Y aun cuando haya denominado “okupa” pontificio a Francisco I “el Globalista” (porque en verdad ocupa la Sede de Pedro), también debo decir que es legalmente Romano Pontífice (aun cuando la fórmula de abdicación de Benedicto XVI deje margen a la interpretación canónica de invalidez), y que si hiciere pronunciamientos ex cathedra los acataría con humilde y obsequioso asentimiento de mi voluntad (aunque no se atreverá a tanto, sabe que juega con su propia condenación, si bien personalmente no sé en cuánto la valora). Creo que es un mal Papa. Considero que es ambiguo, pedante, laxo con el fuerte y duro con el débil, intolerante, orgulloso y cerril, pero… también los ha habido similares o peores en la Historia de la Iglesia, y ésta, que es eterna, ha prevalecido y prevalecerá. Desde el sacrilegio de Agnani (contra Bonifacio VIII) hasta el imprisionamiento de Pío VII por Napoleón, pasando por el secuestro de Clemente VII o el encierro de Pío IX, ¡cuántas cosas no hemos padecido! Papas niños y simoníacos en la Edad Media, Papas lujuriosos y Papas guerreros en el Renacimiento, etcétera, y la Iglesia, Una, Santa, Católica, Apostólica (y Romana), como la Barca de Pedro, sigue (y seguirá) sin hundirse.

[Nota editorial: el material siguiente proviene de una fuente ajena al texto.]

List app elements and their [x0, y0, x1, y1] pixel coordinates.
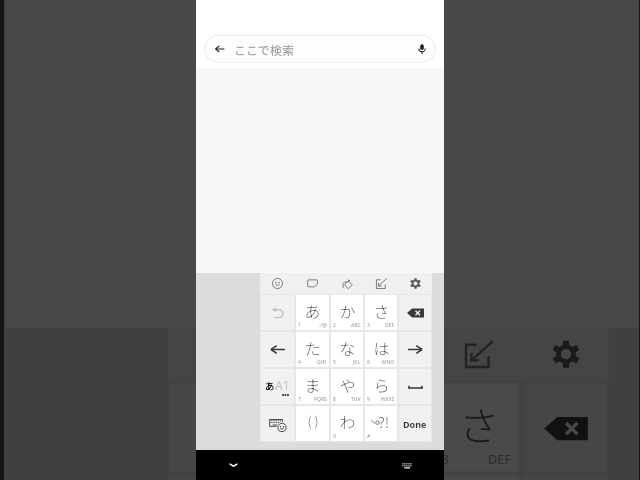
staticText: TUV	[351, 396, 361, 403]
staticText: A1	[275, 377, 290, 393]
staticText: な	[339, 336, 356, 359]
button[interactable]: ら	[365, 369, 397, 404]
staticText: 2	[333, 322, 336, 329]
button[interactable]: Hide keyboard	[196, 450, 270, 480]
staticText: JKL	[353, 359, 361, 366]
button[interactable]: Emoji keyboard	[261, 406, 294, 441]
button[interactable]: Themes	[347, 328, 434, 381]
button[interactable]: ( )	[296, 406, 329, 441]
staticText: 6	[367, 359, 370, 366]
staticText: ( )	[307, 411, 319, 430]
staticText: PQRS	[314, 396, 327, 403]
staticText: 1	[298, 322, 301, 329]
button[interactable]: や	[331, 369, 363, 404]
staticText: 3	[367, 322, 370, 329]
staticText: 3	[442, 451, 450, 469]
button[interactable]: は	[437, 476, 519, 480]
staticText: DEF	[385, 322, 395, 329]
button[interactable]: ?!	[365, 406, 397, 441]
button[interactable]: Move cursor left	[261, 332, 294, 367]
staticText: ABC	[351, 322, 361, 329]
staticText: ./@	[319, 322, 327, 329]
button[interactable]: は	[365, 332, 397, 367]
button[interactable]: さ	[365, 295, 397, 330]
button[interactable]: さ	[437, 383, 519, 471]
button[interactable]: あ	[296, 295, 329, 330]
button[interactable]: Done	[399, 406, 431, 441]
staticText: ま	[304, 373, 321, 396]
button[interactable]: Settings	[521, 328, 608, 381]
staticText: ABC	[401, 451, 426, 469]
button[interactable]: Switch input mode	[261, 369, 294, 404]
staticText: あ	[265, 379, 275, 393]
staticText: 8	[333, 396, 336, 403]
button[interactable]: Resize keyboard	[364, 273, 398, 294]
button[interactable]: Backspace	[524, 383, 606, 471]
staticText: か	[339, 299, 356, 322]
staticText: MNO	[382, 359, 395, 366]
button[interactable]: な	[331, 332, 363, 367]
button[interactable]: Emoji	[260, 273, 295, 294]
staticText: 9	[367, 396, 370, 403]
button[interactable]: ま	[296, 369, 329, 404]
button[interactable]: Resize keyboard	[434, 328, 521, 381]
button[interactable]: あ	[260, 383, 345, 471]
staticText: さ	[373, 299, 390, 322]
button[interactable]: ここで検索	[205, 36, 435, 62]
staticText: GHI	[317, 359, 327, 366]
staticText: は	[373, 336, 390, 359]
staticText: さ	[457, 393, 501, 451]
button[interactable]: Undo	[261, 295, 294, 330]
button[interactable]: Move cursor left	[170, 476, 255, 480]
staticText: WXYZ	[381, 396, 395, 403]
staticText: や	[339, 373, 356, 396]
staticText: ら	[373, 373, 390, 396]
staticText: わ	[339, 410, 356, 433]
button[interactable]: Themes	[330, 273, 364, 294]
staticText: 4	[298, 359, 301, 366]
staticText: ?!	[378, 411, 390, 433]
button[interactable]: Stickers	[295, 273, 330, 294]
button[interactable]: Change keyboard	[370, 450, 444, 480]
staticText: Done	[403, 418, 427, 430]
staticText: 5	[333, 359, 336, 366]
staticText: か	[370, 393, 414, 451]
button[interactable]: Space	[399, 369, 431, 404]
staticText: 0	[333, 433, 336, 440]
staticText: ここで検索	[234, 41, 409, 58]
button[interactable]: Backspace	[399, 295, 431, 330]
staticText: #	[367, 433, 371, 440]
staticText: 7	[298, 396, 301, 403]
button[interactable]: Settings	[398, 273, 432, 294]
button[interactable]: た	[296, 332, 329, 367]
staticText: DEF	[488, 451, 514, 469]
button[interactable]: Emoji	[168, 328, 258, 381]
button[interactable]: Stickers	[258, 328, 347, 381]
button[interactable]: Move cursor right	[399, 332, 431, 367]
button[interactable]: か	[331, 295, 363, 330]
staticText: た	[304, 336, 321, 359]
staticText: あ	[281, 393, 324, 451]
button[interactable]: わ	[331, 406, 363, 441]
button[interactable]: か	[350, 383, 432, 471]
staticText: あ	[304, 299, 321, 322]
button[interactable]: Undo	[170, 383, 255, 471]
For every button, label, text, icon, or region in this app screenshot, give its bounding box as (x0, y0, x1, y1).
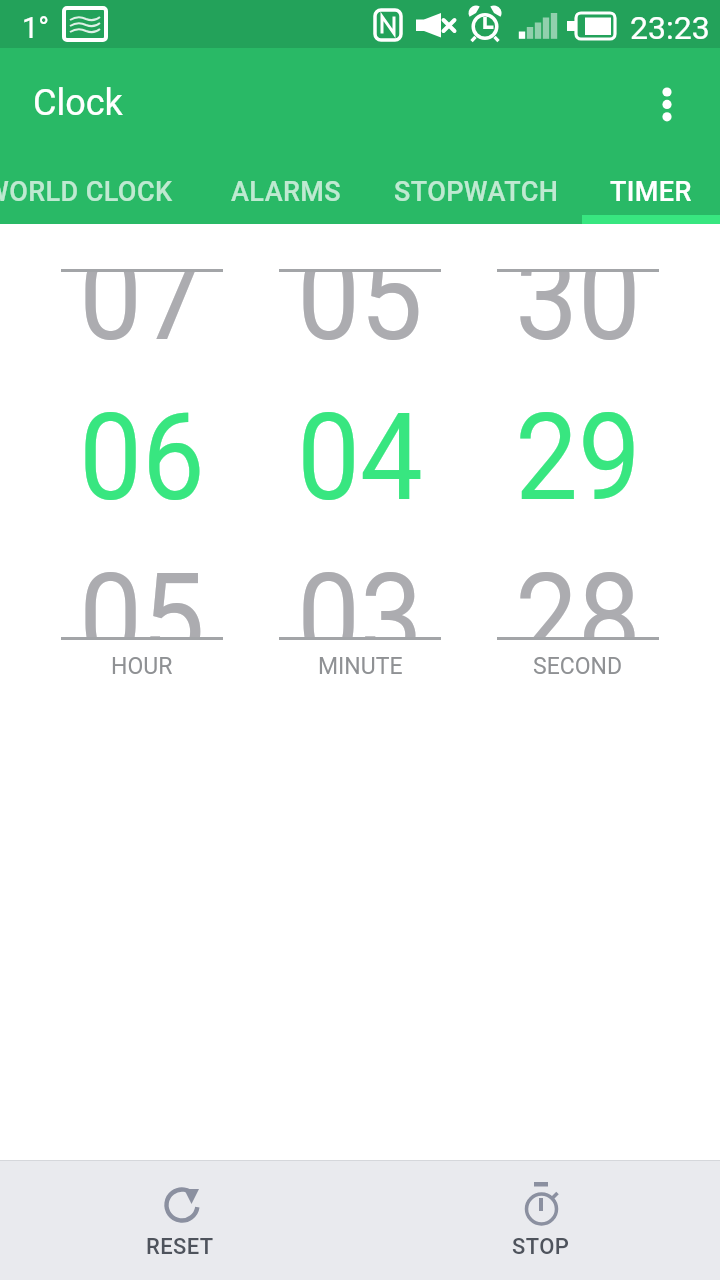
staticText: HOUR (111, 653, 173, 680)
staticText: RESET (146, 1234, 214, 1260)
staticText: ALARMS (231, 176, 342, 208)
staticText: WORLD CLOCK (0, 176, 173, 208)
button[interactable] (110, 1166, 250, 1274)
staticText: TIMER (610, 176, 692, 208)
staticText: STOP (512, 1234, 570, 1260)
staticText: 23:23 (630, 9, 710, 47)
button[interactable]: WORLD CLOCK (0, 164, 199, 219)
staticText: STOPWATCH (394, 176, 559, 208)
button[interactable] (470, 1166, 610, 1274)
staticText: Clock (33, 82, 123, 124)
staticText: MINUTE (318, 653, 403, 680)
button[interactable]: ALARMS (176, 164, 396, 219)
button[interactable]: STOPWATCH (366, 164, 586, 219)
button[interactable] (640, 76, 694, 132)
button[interactable]: TIMER (582, 164, 720, 219)
staticText: SECOND (533, 653, 623, 680)
staticText: 1° (22, 11, 50, 45)
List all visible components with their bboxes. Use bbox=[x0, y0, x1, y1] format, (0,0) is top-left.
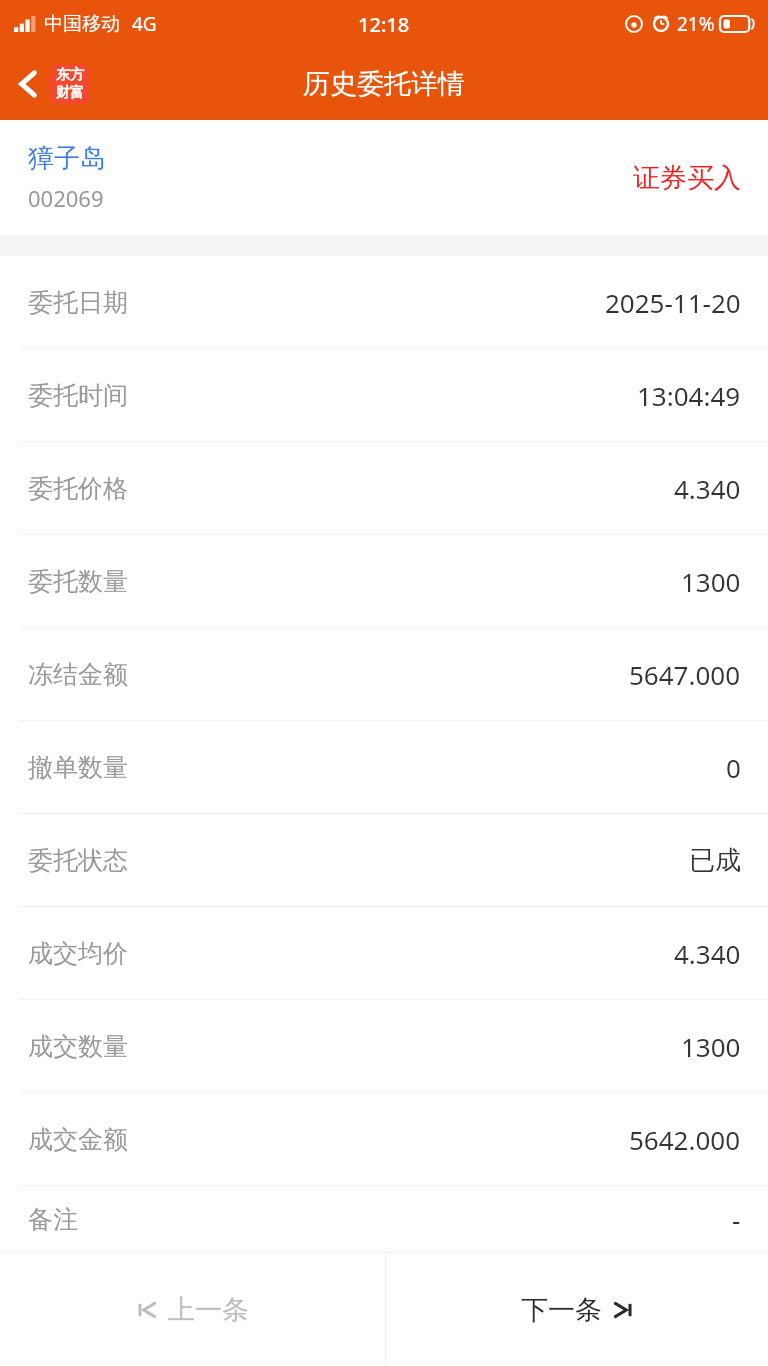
staticText: 撤单数量 bbox=[28, 752, 128, 783]
staticText: 獐子岛 bbox=[28, 142, 106, 175]
staticText: 财富 bbox=[56, 84, 84, 102]
button[interactable]: 委托数量 bbox=[0, 535, 768, 628]
staticText: 2025-11-20 bbox=[605, 285, 741, 320]
staticText: 证券买入 bbox=[633, 161, 741, 195]
staticText: 4.340 bbox=[674, 471, 741, 506]
staticText: 12:18 bbox=[358, 11, 410, 38]
staticText: 已成 bbox=[689, 844, 741, 877]
staticText: 成交均价 bbox=[28, 938, 128, 969]
button[interactable]: 撤单数量 bbox=[0, 721, 768, 814]
staticText: 委托时间 bbox=[28, 380, 128, 411]
button[interactable]: 成交金额 bbox=[0, 1093, 768, 1186]
staticText: 下一条 bbox=[521, 1293, 602, 1327]
staticText: 委托状态 bbox=[28, 845, 128, 876]
button[interactable]: 獐子岛 bbox=[0, 120, 768, 235]
button[interactable]: 备注 bbox=[0, 1186, 768, 1252]
staticText: 备注 bbox=[28, 1204, 78, 1235]
button[interactable]: 下一条 bbox=[386, 1253, 768, 1366]
staticText: 委托价格 bbox=[28, 473, 128, 504]
button[interactable]: 委托时间 bbox=[0, 349, 768, 442]
button[interactable]: 委托价格 bbox=[0, 442, 768, 535]
staticText: 成交金额 bbox=[28, 1124, 128, 1155]
button[interactable]: Back bbox=[0, 58, 100, 110]
staticText: - bbox=[732, 1202, 741, 1237]
staticText: 21% bbox=[677, 11, 715, 37]
button[interactable]: 冻结金额 bbox=[0, 628, 768, 721]
staticText: 5647.000 bbox=[629, 657, 741, 692]
staticText: 002069 bbox=[28, 183, 104, 213]
button[interactable]: 委托状态 bbox=[0, 814, 768, 907]
staticText: 0 bbox=[726, 750, 741, 785]
staticText: 4.340 bbox=[674, 936, 741, 971]
staticText: 5642.000 bbox=[629, 1122, 741, 1157]
staticText: 委托数量 bbox=[28, 566, 128, 597]
staticText: 4G bbox=[132, 11, 157, 37]
staticText: 冻结金额 bbox=[28, 659, 128, 690]
staticText: 1300 bbox=[681, 1029, 741, 1064]
button[interactable]: 委托日期 bbox=[0, 256, 768, 349]
staticText: 上一条 bbox=[168, 1293, 249, 1327]
button[interactable]: 成交均价 bbox=[0, 907, 768, 1000]
button[interactable]: 上一条 bbox=[0, 1253, 385, 1366]
staticText: 1300 bbox=[681, 564, 741, 599]
staticText: 历史委托详情 bbox=[303, 67, 465, 101]
staticText: 成交数量 bbox=[28, 1031, 128, 1062]
staticText: 委托日期 bbox=[28, 287, 128, 318]
staticText: 中国移动 bbox=[44, 12, 120, 36]
button[interactable]: 成交数量 bbox=[0, 1000, 768, 1093]
staticText: 13:04:49 bbox=[637, 378, 741, 413]
staticText: 东方 bbox=[56, 66, 84, 84]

Hemos de tener paciencia, hemos de orar más, hemos de mantener la esperanza de que todo mal tiempo tornará a bueno, porque, como dice el Apóstol, hemos de alegrarnos aunque de momento tengamos que padecer en diversas pruebas. Esas no faltan… Y nos animaría, sin duda, una valiente jerarquía, con el Papa a la cabeza, que dieran fiel testimonio de arrojo, testimonio y ejemplo. Si el Espíritu Santo así lo permite, ha de ser para algo mucho mejor de lo que actualmente tenemos. Que no se turbe ni decaiga nuestra fe, que está puesta en Cristo. Lo demás es pasajero… Por lo tanto, mi estimado lector, cierro este tema, doloroso aunque necesario, a mi parecer, encomendándome también a sus oraciones. ¡Viva Cristo Rey!